The early warning signs to consider in the risk assessment include tails being tucked under, restless or agitated pigs, ear or body lesions and pigs chewing

or mouthing other pigs. The range of environmental and management factors that could pose a risk are wide ranging and may be related to weather, health programme, tail lengths, enrichment, feed or water provision, genetics, pen layout, equipment and hygiene.

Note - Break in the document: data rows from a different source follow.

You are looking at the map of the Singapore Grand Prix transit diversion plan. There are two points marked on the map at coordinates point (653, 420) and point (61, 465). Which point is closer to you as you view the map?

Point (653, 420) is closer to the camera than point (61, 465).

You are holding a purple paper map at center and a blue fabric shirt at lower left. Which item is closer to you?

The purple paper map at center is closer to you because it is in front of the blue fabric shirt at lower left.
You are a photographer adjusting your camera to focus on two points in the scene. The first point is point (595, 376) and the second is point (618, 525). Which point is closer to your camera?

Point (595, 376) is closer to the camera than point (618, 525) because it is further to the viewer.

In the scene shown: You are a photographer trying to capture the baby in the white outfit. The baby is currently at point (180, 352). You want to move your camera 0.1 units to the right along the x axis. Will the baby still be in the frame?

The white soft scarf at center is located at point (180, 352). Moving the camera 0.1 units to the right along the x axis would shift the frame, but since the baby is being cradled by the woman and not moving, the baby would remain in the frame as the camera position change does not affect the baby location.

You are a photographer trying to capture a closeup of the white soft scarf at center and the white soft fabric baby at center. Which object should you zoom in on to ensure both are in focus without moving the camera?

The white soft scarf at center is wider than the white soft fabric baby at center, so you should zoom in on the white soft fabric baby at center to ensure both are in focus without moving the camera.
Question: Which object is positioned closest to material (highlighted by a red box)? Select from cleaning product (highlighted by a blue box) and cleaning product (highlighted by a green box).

Taking one example, tail biting is more likely in pens where pigs have a mix of tail lengths – either a mix of docked and undocked tails, or a mix of docked tail lengths. A mix of tail lengths is likely to stimulate the interest of pigs because of the novelty of the different lengths and movements of the tail.

Another example is the presence of fouled drinkers which could reduce pigs’ water uptake and could increase competition for preferred drinkers. Presence of fouled drinkers may also indicate problems in daily care and management of the animals.

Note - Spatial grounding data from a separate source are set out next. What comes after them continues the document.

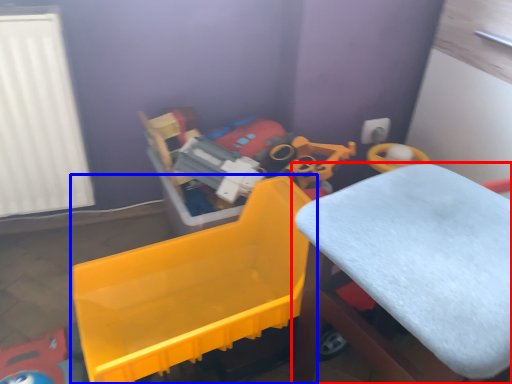 Question: Which of the following is the closest to the observer, furniture (highlighted by a red box) or toy (highlighted by a blue box)?

Choices:
 (A) furniture
 (B) toy

Answer: (A) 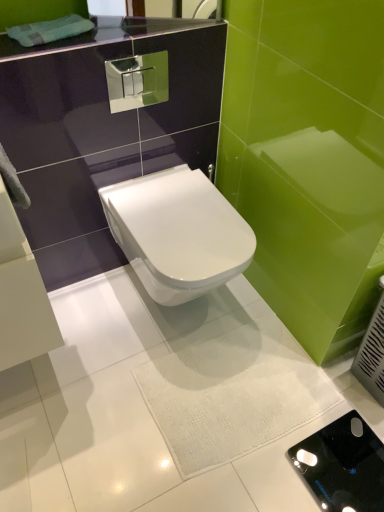 Question: From the image's perspective, is white glossy toilet at center positioned above or below black glossy porcelain at center?

Choices:
 (A) above
 (B) below

Answer: (A)

Question: Based on their positions, is white glossy toilet at center located to the left or right of black glossy porcelain at center?

Choices:
 (A) left
 (B) right

Answer: (A)

Question: Relative to black glossy porcelain at center, is white glossy toilet at center in front or behind?

Choices:
 (A) front
 (B) behind

Answer: (A)

Question: Considering the positions of black glossy porcelain at center and white glossy toilet at center in the image, is black glossy porcelain at center taller or shorter than white glossy toilet at center?

Choices:
 (A) short
 (B) tall

Answer: (A)

Question: Considering the positions of black glossy porcelain at center and white glossy toilet at center in the image, is black glossy porcelain at center wider or thinner than white glossy toilet at center?

Choices:
 (A) thin
 (B) wide

Answer: (A)

Question: Is black glossy porcelain at center bigger or smaller than white glossy toilet at center?

Choices:
 (A) small
 (B) big

Answer: (A)

Question: Do you think black glossy porcelain at center is within white glossy toilet at center, or outside of it?

Choices:
 (A) inside
 (B) outside

Answer: (B) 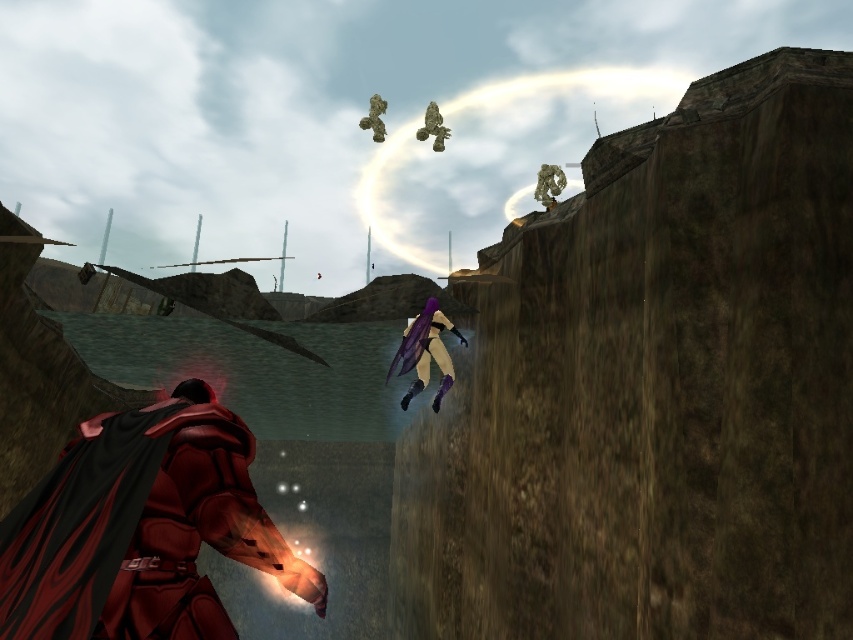 Question: Is shiny red armor at center thinner than purple matte wings at center?

Choices:
 (A) yes
 (B) no

Answer: (B)

Question: Which point is closer to the camera taking this photo?

Choices:
 (A) (434, 406)
 (B) (175, 545)

Answer: (B)

Question: Does shiny red armor at center have a smaller size compared to purple matte wings at center?

Choices:
 (A) yes
 (B) no

Answer: (B)

Question: Which point is closer to the camera?

Choices:
 (A) (155, 529)
 (B) (424, 323)

Answer: (A)

Question: Where is shiny red armor at center located in relation to purple matte wings at center in the image?

Choices:
 (A) right
 (B) left

Answer: (B) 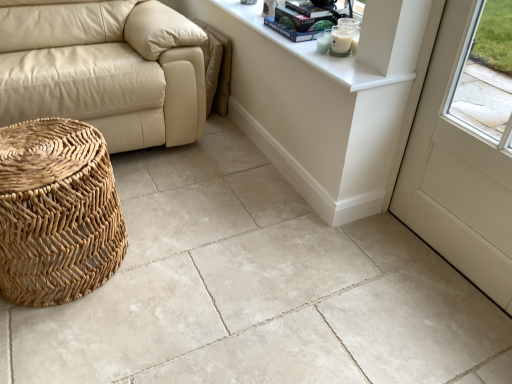 Question: Is white glossy counter top at upper right taller than white glossy table at upper center?

Choices:
 (A) no
 (B) yes

Answer: (A)

Question: Can you confirm if white glossy counter top at upper right is thinner than white glossy table at upper center?

Choices:
 (A) no
 (B) yes

Answer: (A)

Question: From a real-world perspective, is white glossy counter top at upper right over white glossy table at upper center?

Choices:
 (A) yes
 (B) no

Answer: (A)

Question: Could you tell me if white glossy counter top at upper right is facing white glossy table at upper center?

Choices:
 (A) yes
 (B) no

Answer: (B)

Question: From a real-world perspective, is white glossy counter top at upper right physically below white glossy table at upper center?

Choices:
 (A) no
 (B) yes

Answer: (A)

Question: Relative to white glossy table at upper center, is white matte screen door at lower right in front or behind?

Choices:
 (A) front
 (B) behind

Answer: (A)

Question: From the image's perspective, is white matte screen door at lower right positioned above or below white glossy table at upper center?

Choices:
 (A) below
 (B) above

Answer: (A)

Question: Is point (451, 21) positioned closer to the camera than point (406, 6)?

Choices:
 (A) farther
 (B) closer

Answer: (A)

Question: In the image, is white matte screen door at lower right on the left side or the right side of white glossy table at upper center?

Choices:
 (A) right
 (B) left

Answer: (A)

Question: Is point (456, 180) closer or farther from the camera than point (285, 9)?

Choices:
 (A) farther
 (B) closer

Answer: (B)

Question: From a real-world perspective, is white matte screen door at lower right physically located above or below hardcover book at upper center, the first book from the top?

Choices:
 (A) above
 (B) below

Answer: (B)

Question: Do you think white matte screen door at lower right is within hardcover book at upper center, the first book from the top, or outside of it?

Choices:
 (A) outside
 (B) inside

Answer: (A)

Question: From the image's perspective, relative to hardcover book at upper center, the first book from the top, is white matte screen door at lower right above or below?

Choices:
 (A) below
 (B) above

Answer: (A)

Question: From a real-world perspective, is beige leather couch at left physically located above or below hardcover book at upper center, positioned as the 2th book in top-to-bottom order?

Choices:
 (A) below
 (B) above

Answer: (A)

Question: Does point (49, 26) appear closer or farther from the camera than point (301, 34)?

Choices:
 (A) closer
 (B) farther

Answer: (B) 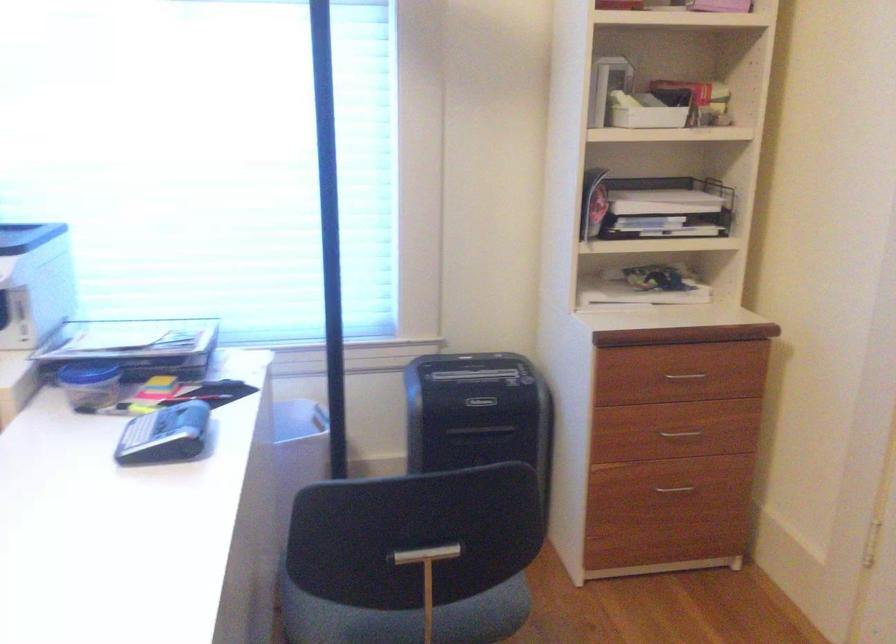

In the area of health management, a third example is not using a PCV2 vaccine where PCV2 has been identified by the vet as an issue. Significantly lower levels of tail biting have been found on units following introduction of PCV2 vaccines.

The vaccination against porcine respiratory viruses and improving health in general may be beneficial in improving pigs’ tolerance to other stressors in the environment. Producers should speak to their vet if they are concerned that this is a contributing factor.

The risk report also offers some suggestions for what action to take and when, to help reduce different risk factors. Providing environmental enrichment is one course of action which may be suggested as a solution for some factors and, if it is, AHDB’s guide to ‘Environmental enrichment for pigs’, provides practical guidance for all types of production system.

Enrichment is, of course, also a legal requirement but additional enrichment on its own does not always reduce the risk of tail biting. The management areas where actions may be suggested also include: ventilation, cooling measures, keeping pigs warmer via solid gates or covered lying areas, regular cleaning of drinkers and training of stockpeople.

Vet Susan Walpole, the chair of Pig Veterinary Society’s welfare group, said: “Pig welfare is a vet’s top priority and AHDB’s tool is an excellent opportunity for producers and vets to help identify areas that can be looked at to reduce tail biting on farm. Tail biting is such a complex issue and there are many factors affecting when and why it occurs.

“Recording outbreaks is key to providing some insight into why it may be happening and early identification may allow an outbreak to be minimised. The difficulty is knowing what to do when an outbreak is in full swing.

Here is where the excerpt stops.